It’s no news that retail real estate is in a downward spiral. It started slowly 10 to 15 years ago as timed constrained shoppers were getting tired of getting stuck in traffic and reduced their mall trips. E-commerce accelerated the trend. Efforts at trying to make mall shopping more experiential have fallen flat.
And stuffing brand stores into high-street urban locations has run its course too—rents are dropping along the most coveted shopping strips in the country. We’re at the top of the economic cycle and the retail real estate tailspin is savaging NCREIF performance—the core index delivered only a 1% return in the second quarter. So what happens in a recession when chain stores inevitably retrench further? The number of closings could be unprecedented.

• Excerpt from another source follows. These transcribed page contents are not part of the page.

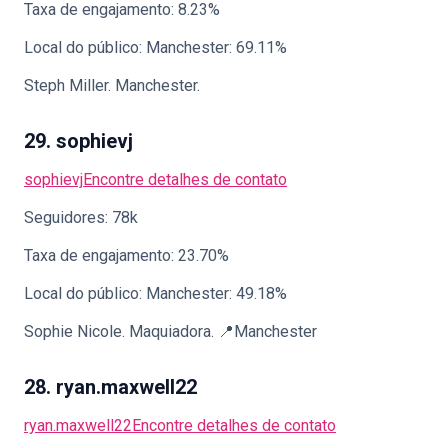
Taxa de engajamento: 8.23%
Local do público: Manchester: 69.11%
Steph Miller. Manchester.
29. sophievj
sophievj
Encontre detalhes de contato
Seguidores: 78k
Taxa de engajamento: 23.70%
Local do público: Manchester: 49.18%
Sophie Nicole. Maquiadora. 📍Manchester
28. ryan.maxwell22
ryan.maxwell22
Encontre detalhes de contato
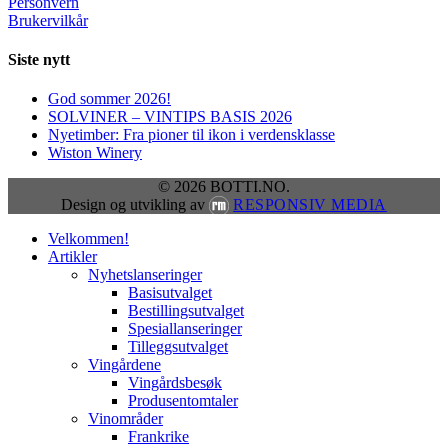
Personvern
Brukervilkår
Siste nytt
God sommer 2026!
SOLVINER – VINTIPS BASIS 2026
Nyetimber: Fra pioner til ikon i verdensklasse
Wiston Winery
© 2026 BOTTI.NO.
Design og utvikling av
RESPONSIV MEDIA
Close
Velkommen!
Menu
Artikler
Nyhetslanseringer
Basisutvalget
Bestillingsutvalget
Spesiallanseringer
Tilleggsutvalget
Vingårdene
Vingårdsbesøk
Produsentomtaler
Vinområder
Frankrike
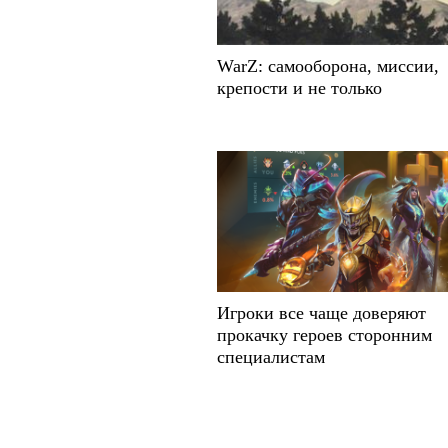
WarZ: cамооборона, миссии,
крепости и не только
Игроки все чаще доверяют
прокачку героев сторонним
специалистам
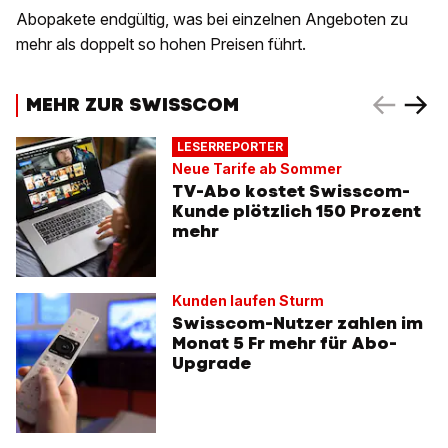
Abopakete endgültig, was bei einzelnen Angeboten zu
mehr als doppelt so hohen Preisen führt.
MEHR ZUR SWISSCOM
LESERREPORTER
Neue Tarife ab Sommer
TV-Abo kostet Swisscom-
Kunde plötzlich 150 Prozent
mehr
Kunden laufen Sturm
Swisscom-Nutzer zahlen im
Monat 5 Fr mehr für Abo-
Upgrade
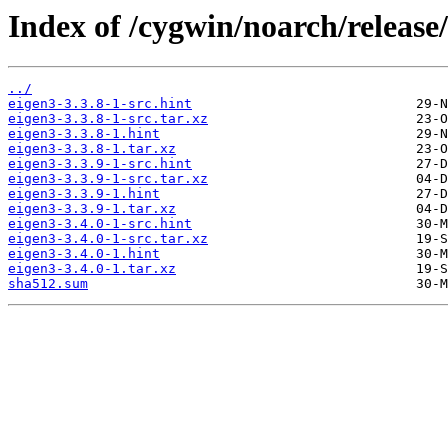
Index of /cygwin/noarch/release/
../
eigen3-3.3.8-1-src.hint
eigen3-3.3.8-1-src.tar.xz
eigen3-3.3.8-1.hint
eigen3-3.3.8-1.tar.xz
eigen3-3.3.9-1-src.hint
eigen3-3.3.9-1-src.tar.xz
eigen3-3.3.9-1.hint
eigen3-3.3.9-1.tar.xz
eigen3-3.4.0-1-src.hint
eigen3-3.4.0-1-src.tar.xz
eigen3-3.4.0-1.hint
eigen3-3.4.0-1.tar.xz
sha512.sum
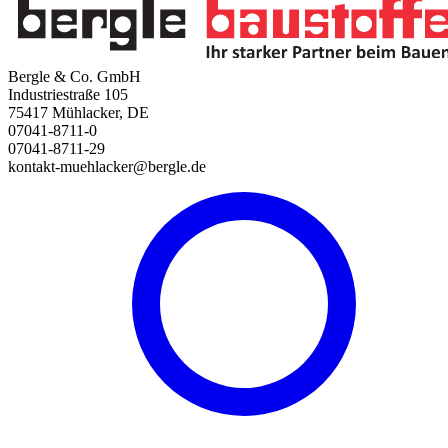
Bergle & Co. GmbH
Industriestraße 105
75417 Mühlacker, DE
07041-8711-0
07041-8711-29
kontakt-muehlacker@bergle.de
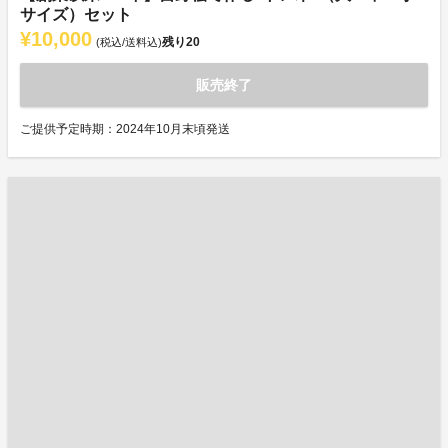
サイズ）セット
¥10,000
残り
20
(税込/送料込)
販売終了
ご提供予定時期：2024年10月末頃発送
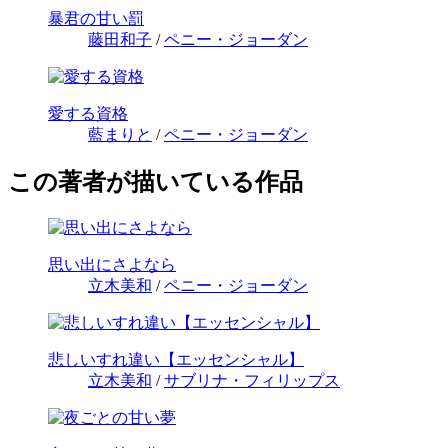
暴君の甘い罰
藤田和子
/
ペニー・ジョーダン
愛する資格
藍まりと
/
ペニー・ジョーダン
この著者が描いている作品
思い出にさよなら
立木美和
/
ペニー・ジョーダン
悲しいすれ違い【エッセンシャル】
立木美和
/
サブリナ・フィリップス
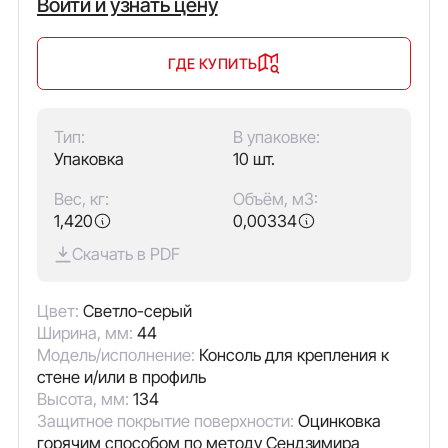
Войти и узнать цену
ГДЕ КУПИТЬ
Тип:
В упаковке:
Упаковка
10 шт.
Вес, кг:
Объём, м3:
1,420
0,00334
Скачать в PDF
Цвет:
Светло-серый
Ширина, мм:
44
Модель/исполнение:
Консоль для крепления к
стене и/или в профиль
Высота, мм:
134
Защитное покрытие поверхности:
Оцинковка
горячим способом по методу Сендзимира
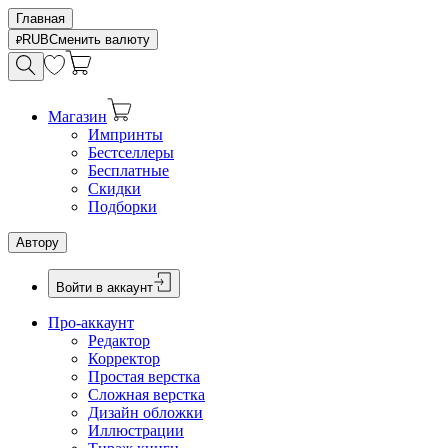
Главная
RUB
Сменить валюту
Магазин
Импринты
Бестселлеры
Бесплатные
Скидки
Подборки
Автору
Войти в аккаунт
Про-аккаунт
Редактор
Корректор
Простая верстка
Сложная верстка
Дизайн обложки
Иллюстрации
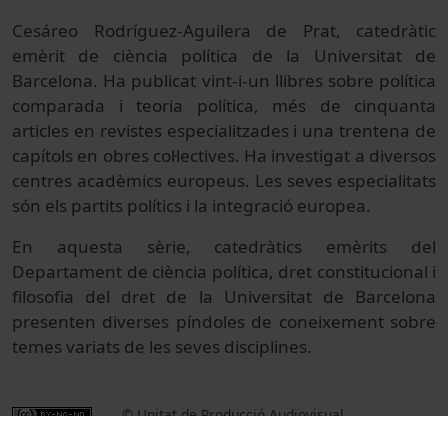
Cesáreo Rodríguez-Aguilera de Prat, catedràtic
emèrit de ciència política de la Universitat de
Barcelona. Ha publicat vint-i-un llibres sobre política
comparada i teoria política, més de cinquanta
articles en revistes especialitzades i una trentena de
capítols en obres col·lectives. Ha investigat a diversos
centres acadèmics europeus. Les seves especialitats
són els partits polítics i la integració europea.
En aquesta sèrie, catedràtics emèrits del
Departament de ciència política, dret constitucional i
filosofia del dret de la Universitat de Barcelona
presenten diverses píndoles de coneixement sobre
temes variats de les seves disciplines.
© Unitat de Producció Audiovisual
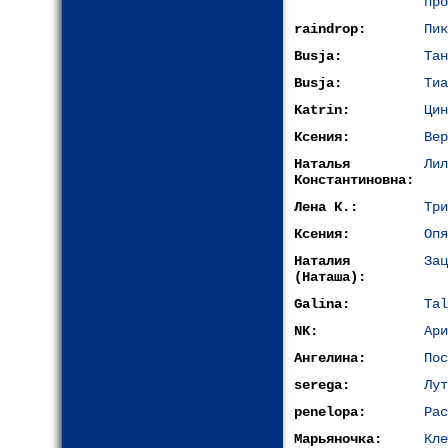
про
raindrop:
Пик
Busja:
Тан
Busja:
Тиа
Katrin:
Цин
Ксения:
Вер
Наталья
Лил
Константиновна:
Лена К.:
Три
Ксения:
Опя
Наталия
Зац
(Наташа):
Galina:
Tal
NK:
Ари
Ангелина:
Пос
serega:
Лут
penelopa:
Рас
Марьяночка:
Кле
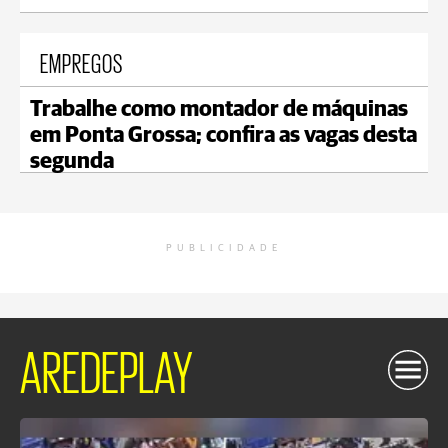
EMPREGOS
Trabalhe como montador de máquinas
em Ponta Grossa; confira as vagas desta
segunda
PUBLICIDADE
AREDEPLAY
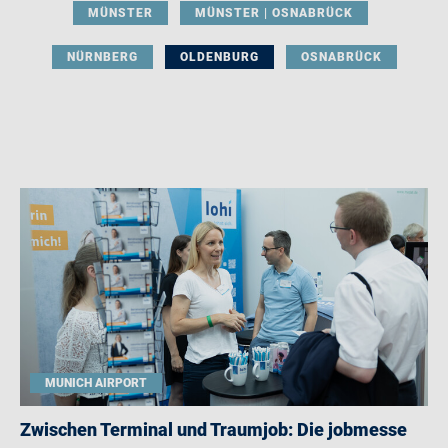
MÜNSTER
MÜNSTER | OSNABRÜCK
NÜRNBERG
OLDENBURG
OSNABRÜCK
MUNICH AIRPORT
Zwischen Terminal und Traumjob: Die jobmesse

All the ongoing disintermediation raises a crucial question. Can institutions still consider bricks-and-mortar retail investments core real estate? Or have shopping centers turned into a much too volatile, high-credit risk component unable to reliably support income-producing strategies with tenants vulnerable to going belly up or reducing their footprints at any time in the economic cycle. Even the once-seemingly impregnable fortress malls catch a whiff of the unimaginable—losing brand names, cutting rents, shrinking store formats, looking for non-traditional tenants. In the 1960s, who thought Woolworths Five and Dime would ever disappear? Now anchor department stores—whose ranks have been shrinking for several decades–really look like dinosaurs and even once seemingly insulated luxury purveyors, the province of the one percent, go bankrupt. At strip centers local and regional grocers have been eviscerated by Wal-Mart, Target and Trader Joes, among other national behemoths. And in cities, do we really need any more corner drug stores or Starbucks?